ROBERT A. HEINLEIN. By His Bootstraps

It was this faux pas which gave the stranger an opportunity to land a clean left jab on Wilson’s face. It was inches higher than the button, but in Bob’s bemused condition it was sufficient to cause him to cease taking part in the activities.

Bob Wilson came slowly to awareness of his surroundings. He was seated on a floor which seemed a little unsteady. Someone was bending over him. “Are you all right?” the figure inquired.

“I guess so,” he answered thickly. His mouth pained him; he put his hand to it, got it sticky with blood. “My head hurts.”

“I should think it would. You came through head over heels. I think you hit your head when you landed.”

Wilson’s thoughts were coming back into confused focus. Came through? He looked more closely at his succorer. He saw a middle-aged man with gray-shot bushy hair and a short, neatly trimmed beard. He was dressed in what Wilson took to be purple lounging pajamas.

But the room in which he found himself bothered him even more. It was circular and the ceiling was arched so subtly that it was difficult to say how high it was. A steady glareless light filled the room from no apparent source. There was no furniture save for a high dais or pulpit-shaped object near the wall facing him. “Came through? Came through what?”

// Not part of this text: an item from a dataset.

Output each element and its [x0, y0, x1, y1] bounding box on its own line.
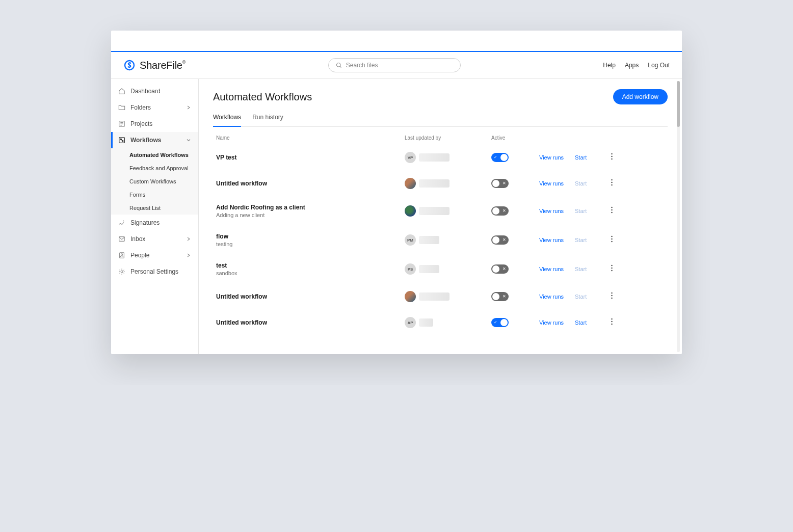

“The Gate, of course.” There was something odd about the man’s accent. Wilson could not place it, save for a feeling that English was not a tongue he was accustomed to speaking.

Wilson looked over his shoulder in the direction of the other’s gaze, and saw the circle.

That made his head ache even more. “Oh, Lord,” he thought, “now I really am nuts. Why don’t I wake up?” He shook his head to clear it.

That was a mistake. The top of his head did not quite come off—not quite. And the circle stayed where it was, a simple locus hanging in the air, its flat depth filled with the amorphous colors and shapes Of no-vision. “Did I come through that?”

“Yes.”

“Where am I?”

“In the Hall of the Gate in the High Palace of Norkaal. But what is more important is when you are. You have gone forward a little more than thirty thousand years.”

“Now I know I’m crazy,” thought Wilson. He got up unsteadily and moved toward the Gate.

The older man put a hand on his shoulder. “Where are you going?”

“Back!”

“Not so fast. You will go back all right—I give you my word on that. But let me dress your wounds first. And you should rest. I have some explanations to make to you, and there is an errand you can do for me when you get back—to our mutual advantage. There is a great future in store for you and me, my boy—a great future!”

Wilson paused uncertainly. The elder man’s insistence was vaguely disquieting. “I don’t like this.”

The other eyed him narrowly. “Wouldn’t you like a drink before you go?”

Wilson most assuredly would. Right at the moment a stiff drink seemed the most desirable thing on Earth—or in time. “Okay.”

“Come with me.” The older man led him back of the structure near the wall and through a door which led into a passageway. He walked briskly; Wilson hurried to keep up.

“By the way,” he asked, as they continued down the long passage, “what is your name?”

“My name? You may call me Diktor—everyone else does.

“Okay, Diktor. Do you want my name?”

“Your name?” Diktor chuckled. “I know your name. It’s Bob Wilson.”

“Huh? Oh—I suppose Joe told you.”

“Joe? I know no one by that name.”

“You don’t? He seemed to know you. Say—maybe you aren’t that guy I was supposed to see.”

“But I am. I have been expecting you—in a way. Joe . . . Joe—Oh!” Diktor chuckled. “It had slipped..my mind for a moment. He told you to call him Joe, didn’t he?”

“Isn’t it his name?”

“It’s as good a name as any other. Here we are.” He ushered Wilson into a small, but cheerful, room. It contained no furniture of any sort, but the floor was soft and warm as live flesh. “Sit down. I’ll be back in a moment.”